• Listed entries:
────────────────────
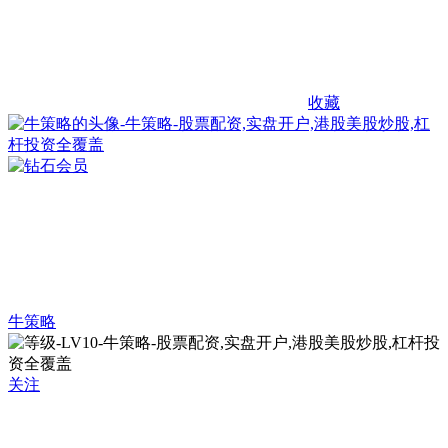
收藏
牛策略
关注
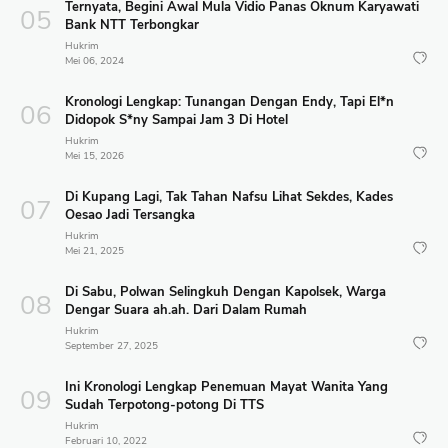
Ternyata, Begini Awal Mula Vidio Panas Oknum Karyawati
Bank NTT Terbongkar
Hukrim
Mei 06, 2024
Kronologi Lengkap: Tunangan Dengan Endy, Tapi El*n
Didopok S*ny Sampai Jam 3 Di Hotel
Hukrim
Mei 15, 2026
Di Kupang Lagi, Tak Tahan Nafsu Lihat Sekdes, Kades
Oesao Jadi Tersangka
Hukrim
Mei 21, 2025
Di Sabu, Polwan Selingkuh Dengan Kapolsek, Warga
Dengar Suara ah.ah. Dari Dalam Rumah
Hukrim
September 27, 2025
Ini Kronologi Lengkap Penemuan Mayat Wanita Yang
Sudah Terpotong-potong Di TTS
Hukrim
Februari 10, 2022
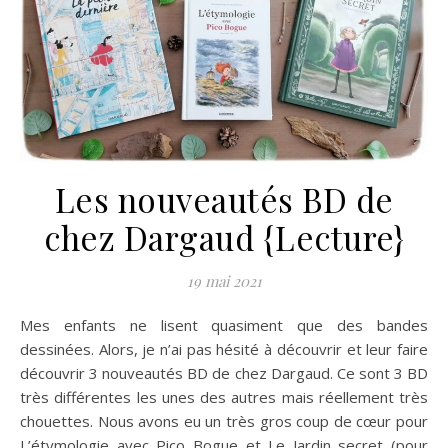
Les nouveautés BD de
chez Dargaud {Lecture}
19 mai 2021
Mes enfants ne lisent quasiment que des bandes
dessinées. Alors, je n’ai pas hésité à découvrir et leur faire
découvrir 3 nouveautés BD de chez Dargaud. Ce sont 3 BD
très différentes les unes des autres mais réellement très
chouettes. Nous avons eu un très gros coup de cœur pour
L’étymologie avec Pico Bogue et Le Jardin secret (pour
────────────────────
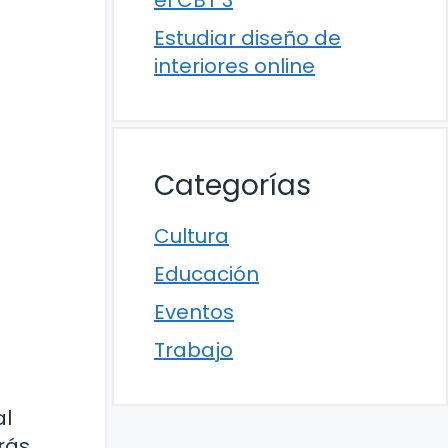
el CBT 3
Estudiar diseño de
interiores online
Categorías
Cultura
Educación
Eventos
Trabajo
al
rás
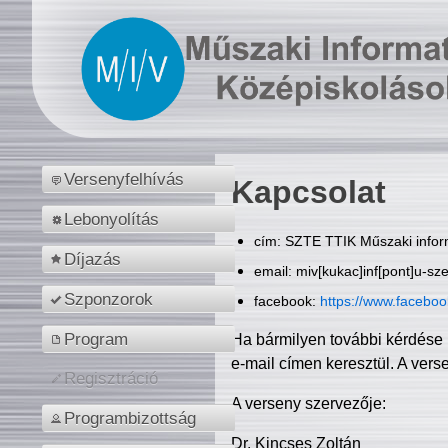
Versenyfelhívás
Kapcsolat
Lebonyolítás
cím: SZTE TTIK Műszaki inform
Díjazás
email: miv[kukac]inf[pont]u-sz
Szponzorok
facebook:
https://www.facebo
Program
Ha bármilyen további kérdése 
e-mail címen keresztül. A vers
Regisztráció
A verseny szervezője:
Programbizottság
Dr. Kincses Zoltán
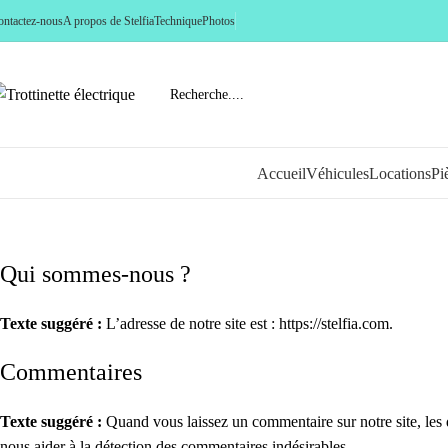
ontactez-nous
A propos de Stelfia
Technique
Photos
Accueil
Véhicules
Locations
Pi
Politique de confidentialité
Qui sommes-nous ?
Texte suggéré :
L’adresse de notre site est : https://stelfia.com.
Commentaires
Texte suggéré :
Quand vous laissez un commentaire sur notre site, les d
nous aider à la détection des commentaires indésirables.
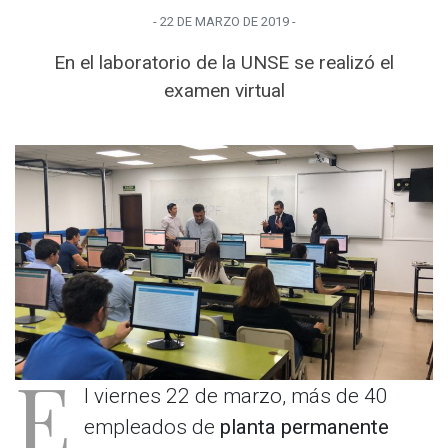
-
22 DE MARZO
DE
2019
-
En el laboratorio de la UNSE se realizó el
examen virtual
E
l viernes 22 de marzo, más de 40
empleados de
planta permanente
────────────────────
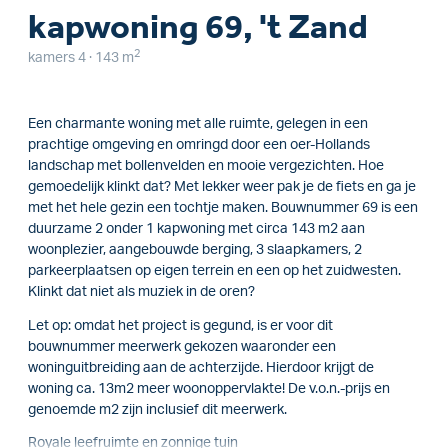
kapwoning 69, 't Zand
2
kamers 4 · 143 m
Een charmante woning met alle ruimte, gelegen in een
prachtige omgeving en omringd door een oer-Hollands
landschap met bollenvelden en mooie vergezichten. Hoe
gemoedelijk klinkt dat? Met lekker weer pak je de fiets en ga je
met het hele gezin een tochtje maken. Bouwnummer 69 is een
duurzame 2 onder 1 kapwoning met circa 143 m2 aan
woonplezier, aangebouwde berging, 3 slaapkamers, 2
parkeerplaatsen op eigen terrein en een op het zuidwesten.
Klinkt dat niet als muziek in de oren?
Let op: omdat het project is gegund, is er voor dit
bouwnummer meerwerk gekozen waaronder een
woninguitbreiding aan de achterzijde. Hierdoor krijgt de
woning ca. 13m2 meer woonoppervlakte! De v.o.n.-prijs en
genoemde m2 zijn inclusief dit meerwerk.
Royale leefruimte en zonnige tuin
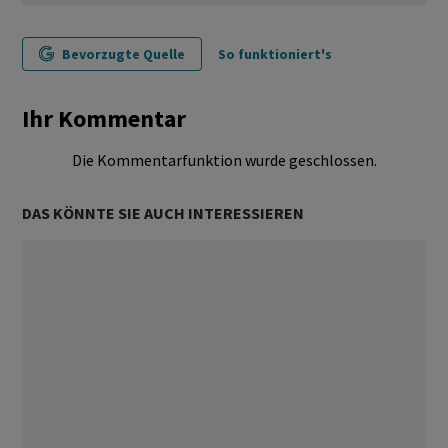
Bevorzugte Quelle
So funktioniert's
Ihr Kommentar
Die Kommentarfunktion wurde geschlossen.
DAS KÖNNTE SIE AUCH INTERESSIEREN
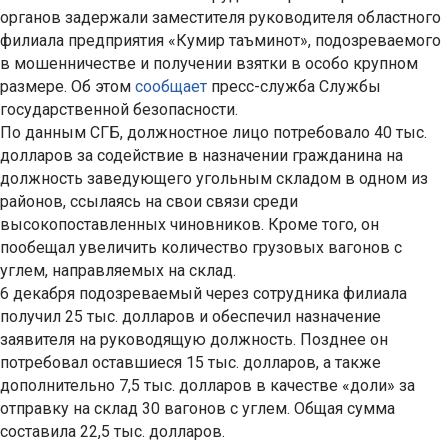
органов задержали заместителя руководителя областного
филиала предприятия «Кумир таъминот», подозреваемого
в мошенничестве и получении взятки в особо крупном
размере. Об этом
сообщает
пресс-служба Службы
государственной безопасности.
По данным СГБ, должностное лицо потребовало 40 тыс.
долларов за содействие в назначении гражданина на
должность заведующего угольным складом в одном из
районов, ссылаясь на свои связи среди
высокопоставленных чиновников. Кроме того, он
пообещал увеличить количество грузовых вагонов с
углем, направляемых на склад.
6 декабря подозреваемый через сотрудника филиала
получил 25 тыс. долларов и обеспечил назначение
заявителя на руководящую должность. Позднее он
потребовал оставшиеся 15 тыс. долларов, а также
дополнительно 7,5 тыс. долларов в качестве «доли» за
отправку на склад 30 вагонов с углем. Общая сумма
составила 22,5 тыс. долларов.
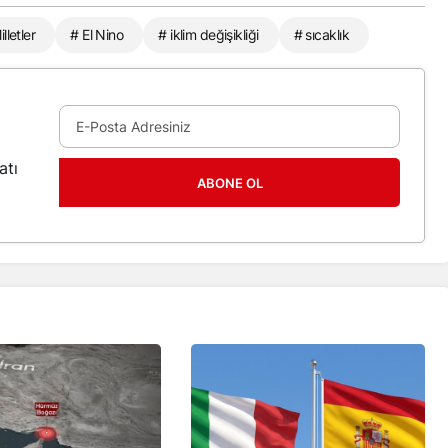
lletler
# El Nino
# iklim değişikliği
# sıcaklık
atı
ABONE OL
────────────────────
• Action item: In the material, find each line with the word "долларов" and list it.

• Reply:
долларов за содействие в назначении гражданина на
получил 25 тыс. долларов и обеспечил назначение
потребовал оставшиеся 15 тыс. долларов, а также
дополнительно 7,5 тыс. долларов в качестве «доли» за
составила 22,5 тыс. долларов.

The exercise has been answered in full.